Ça s’est fait beaucoup aussi avec la culture des personnages, et des acteurs. Prenez l’oncle par exemple : c’est Simon Abkarian, qui a une classe énorme. Et lui aussi, c’est un exilé. Un exilé éternel, puisqu’il a plusieurs exils… Et tous les deux, on partage cet exil d’être exilés de partout. Et ces exils se ressentent aussi sur son langage : il parle arménien, arabe, turc, grec et français. C’est un peu comme un Tzigane…

Il y a aussi le personnage principal, Djam, qui passe facilement d’une langue à une autre…

Oui, mais ça, c’est autre chose : c’est le nouveau monde. Aujourd’hui, les jeunes parlent plusieurs langues, parce qu’ils ont appris beaucoup, parce qu’ils ont voyagé.

Quel est votre rapport avec ces danses traditionnelles et ce « folklore » ?

Toutes ces musiques et ces danses, c’est une façon d’être ensemble. Ce n’est que ça, et c’est très beau. La danse orientale n’est pas une danse méprisante pour la femme. Ce n’est pas du tout la « danse des légionnaires » qu’on peut voir dans des cabarets dans certains vieux films. La danse, la musique et le cinéma ont la même fonction : amener les gens à être ensemble.

Le film a d’ailleurs été présenté en ciné-concert à Cannes. Comment cela s’est organisé ?

C’est Thierry Frémaux qui est à l’origine de l’idée. J’avais vu des films à ce cinéma de la plage, et je trouvais le dispositif pas mal. Il faut savoir que Djam, personne ne l’avait vu venir. On a terminé le film en mai, et tout de suite il a été projeté pour Thierry Frémaux, c’est un des derniers films qu’il a dû voir. Il nous a proposé de le montrer au cinéma de la plage, en rajoutant un concert de mes musiciens, ceux du film, une vingtaine. C’était une belle idée, ça a très bien marché, au moins 1.500 personnes sont venues. On était content, pour Frémaux, le cinéma de la plage, c’est vraiment une nouvelle salle pour le festival. Et personne n’est parti ! Alors qu’à Cannes, il y a toujours plusieurs personnes qui quittent la salle… [rires]
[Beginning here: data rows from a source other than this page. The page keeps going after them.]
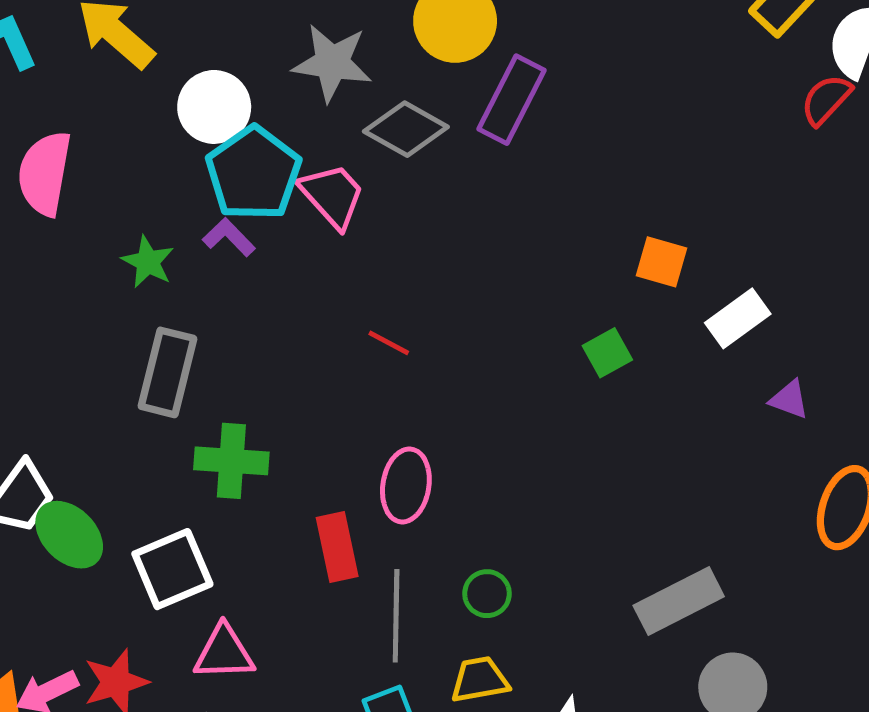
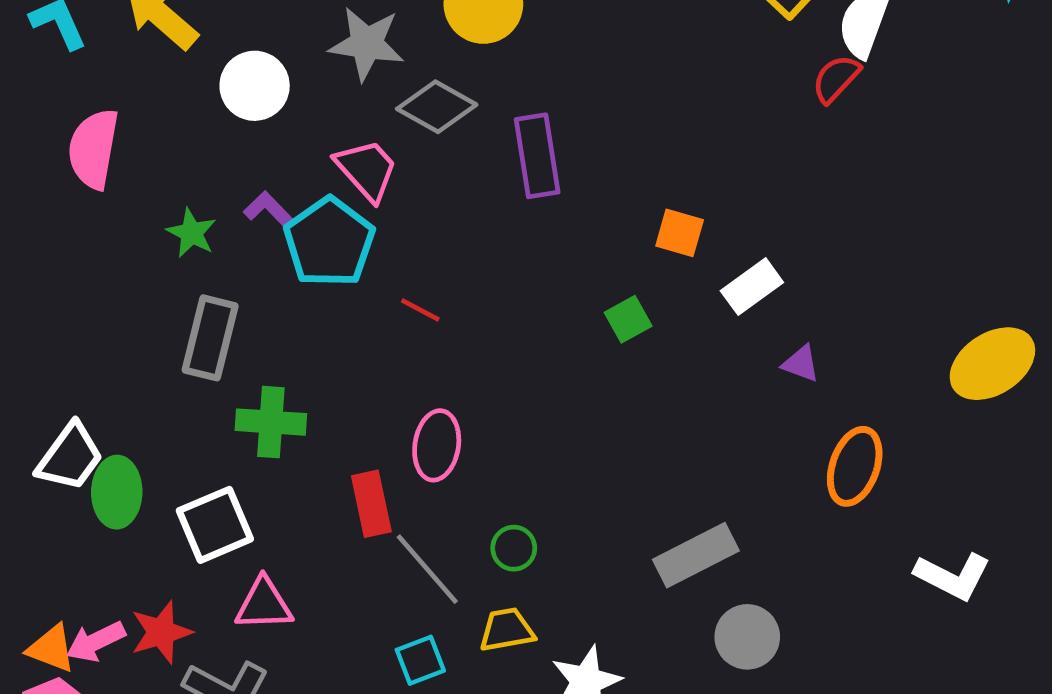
purple rectangle: (512, 100) -> (537, 156), moved, turned -36
cyan pentagon: (254, 173) -> (329, 242), moved
green ellipse: (69, 535) -> (117, 492), turned 46
gray line: (396, 616) -> (427, 569), turned -42

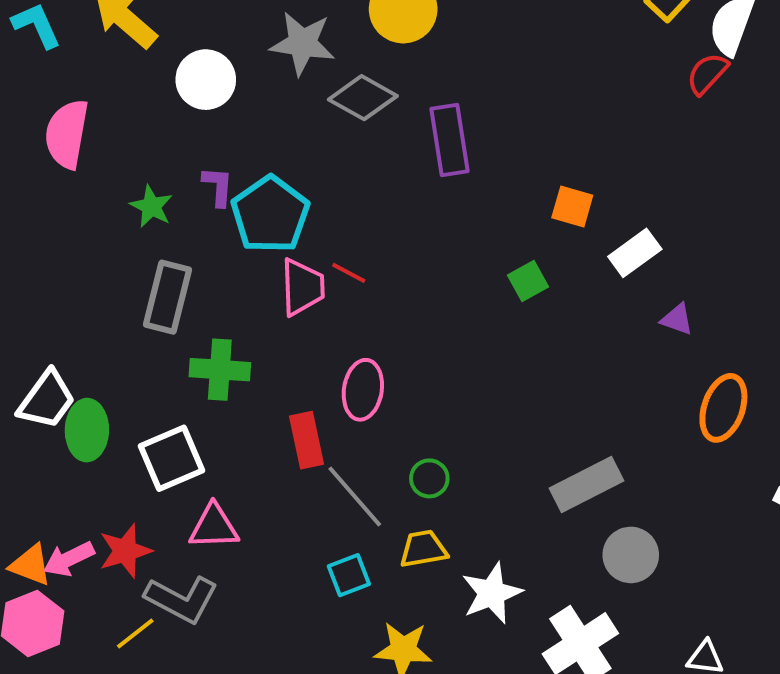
pink trapezoid: (367, 170) -> (302, 287), moved, turned 40
purple L-shape: (269, 210) -> (218, 186), turned 48

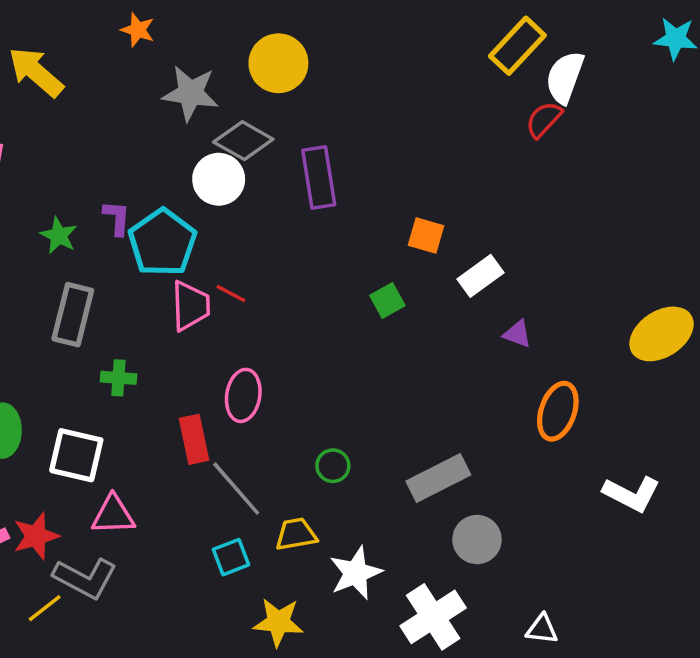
white circle: (206, 80) -> (219, 179), moved
green cross: (220, 370) -> (118, 378), size x0.7
white square: (172, 458) -> (76, 455), turned 36
green circle: (429, 478) -> (333, 466), moved

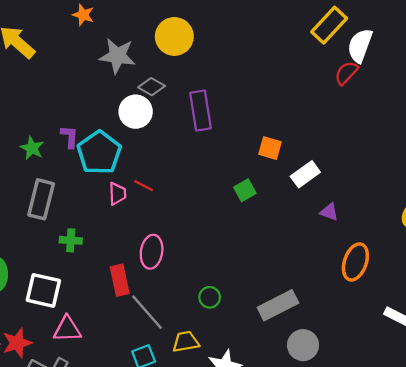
gray diamond: (243, 141) -> (152, 87), size x0.7
pink trapezoid: (191, 306) -> (117, 194), size x0.7

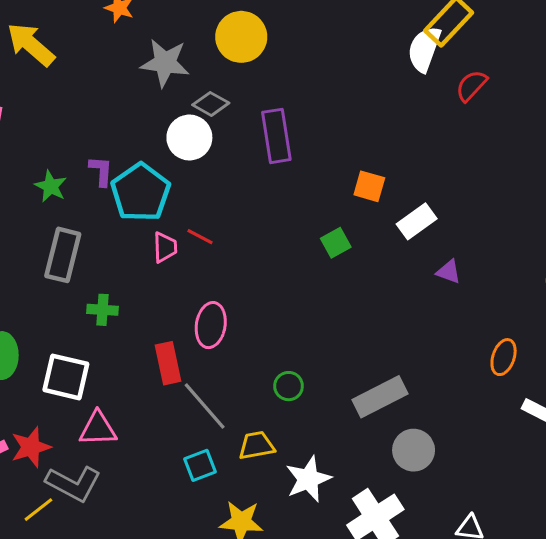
white semicircle: (360, 46) -> (424, 49), moved
orange ellipse: (355, 262) -> (504, 357), moved, size x0.7

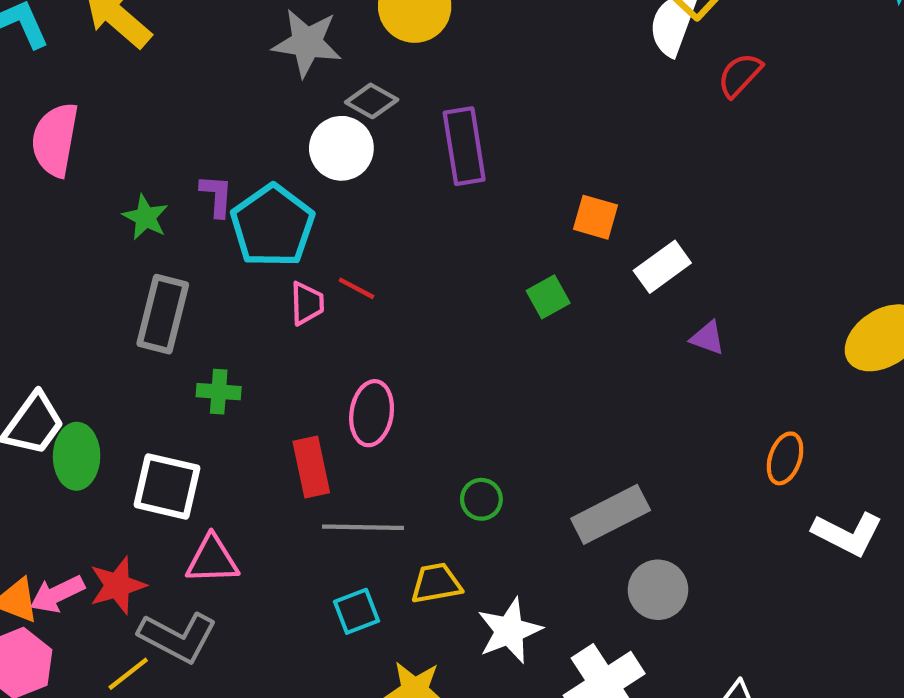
gray line: (205, 406) -> (363, 527), turned -48

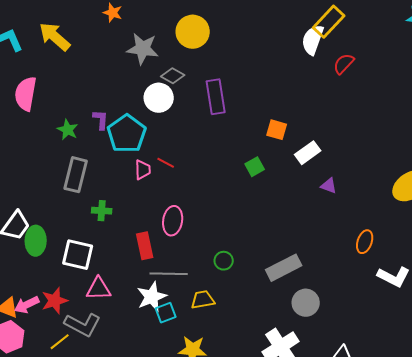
white star: (509, 631) -> (152, 297), moved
Le format de l’image est aussi surprenant : c’est beaucoup plus petit que le 16/9, presque un format carré…

Oui, c’est du 1 :50, un format idéal pour les gros plans. Et c’est un film de gros plans. Donc un film humain, avant tout. Comme Renoir ou Jean Vigo, j’ai envie d’être près des gens.

Et en même temps, les personnages sont souvent sublimés par le paysage. Sur les toits d’Istanbul, par exemple…

Oui, j’avais envie d’avoir le point de vue du muezzin, qui lance l’appel à la prière. Parce que c’est ce son, qu’on entend dans tout Istanbul, qui fait ce c’est Istanbul. C’est un truc incroyable, unique. Ce qui dépayse, c’est ça, c’est appel à la prière, magique, qui sort de partout. C’est pour ça qu’il fallait une séquence sur les toits d’Istanbul, où on est au milieu de ça, au milieu des minarets.

Le teint de l’image est aussi très peu contrasté ou saturé, proche du documentaire…

Tout ce que je voulais fuir dans ce film, c’était le fabriqué, l’artificiel. Pas d’émotions fabriquées, et donc pas d’images fabriquées.